The complainants did the needful by depositing the misuse charges in 2012 as mentioned in para 9 of the complaint. They gave the required affidavit in March 2014 as mentioned Para 13 of the complaint. Now merely because they have succeeded in getting the conversion done and getting an office noting that the recovery of the misuse charges was illegal, they cannot get back from their own act. They are estopped from challenging the demand of misuse charges. The plea that they deposited the amount to get rid of dispute and filed the affidavit under protest is no answer. Either they should not have subdued to the demand of the OP or once they have complied with now they cannot challenge the same.
The action of cancellation of lease deed does not survive as lease has already been restored as admitted by the complainants. The assessment of compensation based on Rs. 2 lacs p.a. is arbitrary and highly exaggerated. The same seems to have been incorporated to invoke the jurisdiction of this Commission by arriving at an amount of more than Rs. 20 lacs.
Otherwise the flat seems to have been allotted for around Rs. 3-4 lacs only in 1989. The complainants did not tell the price of the flat deposited despite repeated queries made by this Commission at the time of arguments on admission of complaint. A person cannot get compensation of Rs. 22 lacs for a flat purchased by him for Rs. 3 lacs approximately. Consumer Act is not meant for enriching such persons.
The amount claimed by the complainants, if any, is to be disbursed out of public exchequer such case cannot be entertained so lightly.

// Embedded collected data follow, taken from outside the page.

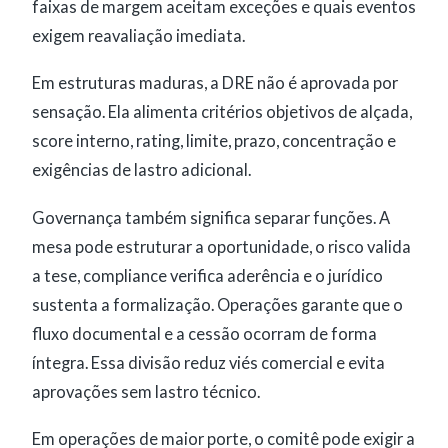
faixas de margem aceitam exceções e quais eventos
exigem reavaliação imediata.
Em estruturas maduras, a DRE não é aprovada por
sensação. Ela alimenta critérios objetivos de alçada,
score interno, rating, limite, prazo, concentração e
exigências de lastro adicional.
Governança também significa separar funções. A
mesa pode estruturar a oportunidade, o risco valida
a tese, compliance verifica aderência e o jurídico
sustenta a formalização. Operações garante que o
fluxo documental e a cessão ocorram de forma
íntegra. Essa divisão reduz viés comercial e evita
aprovações sem lastro técnico.
Em operações de maior porte, o comitê pode exigir a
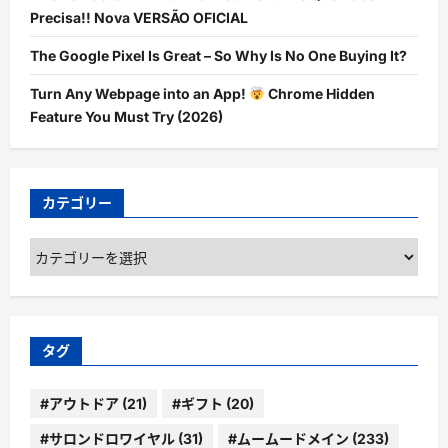
Precisa!! Nova VERSÃO OFICIAL
The Google Pixel Is Great – So Why Is No One Buying It?
Turn Any Webpage into an App!
Chrome Hidden
Feature You Must Try (2026)
カテゴリー
カ
テ
ゴ
リ
ー
タグ
#アウトドア
(21)
#ギフト
(20)
#サロンドロワイヤル
(31)
#ムームードメイン
(233)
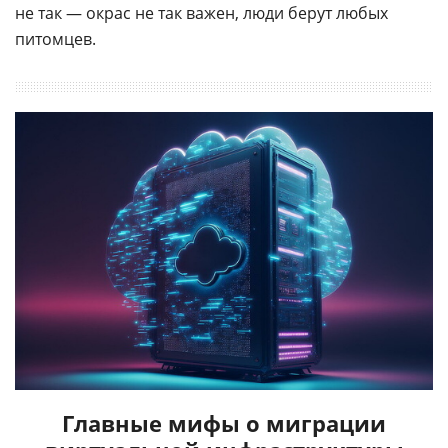
не так — окрас не так важен, люди берут любых
питомцев.
Главные мифы о миграции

If the claim of the complainants is confined to recovery of misuse charges, the same is Rs. 8,37,292/- for which pecuniary jurisdiction will lie with the District Forum.
Last but not the least is the fact that person who applies for conversion from lease hold to free hold is not consumer as per decision of the Hon’ble National Commission in DDA Vs. S.S.Puri I (1997) CPJ 86 and decision of this Commission in DDA Vs. A.V.Raghvan III (2000) CPJ 295.
The complaint seems to be an abuse of process of court. The same is dismissed in limini with costs of Rs. 10,000/-.
Copy of the orders be made available to the parties free of cost as per rules and thereafter the file be consigned to Records.